**About this task**
Images in the entries are to be skipped, and everything else is to be written out exactly.

**Records**
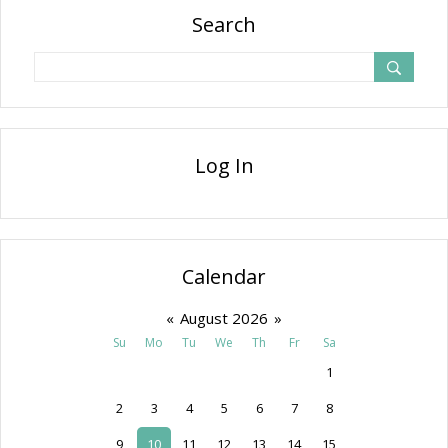
Search
Log In
Calendar
«
August 2026
»
Su
Mo
Tu
We
Th
Fr
Sa
1
2
3
4
5
6
7
8
9
10
11
12
13
14
15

**Expected answer**
Search
Log In
Calendar
«
August 2026
»
Su
Mo
Tu
We
Th
Fr
Sa
1
2
3
4
5
6
7
8
9
10
11
12
13
14
15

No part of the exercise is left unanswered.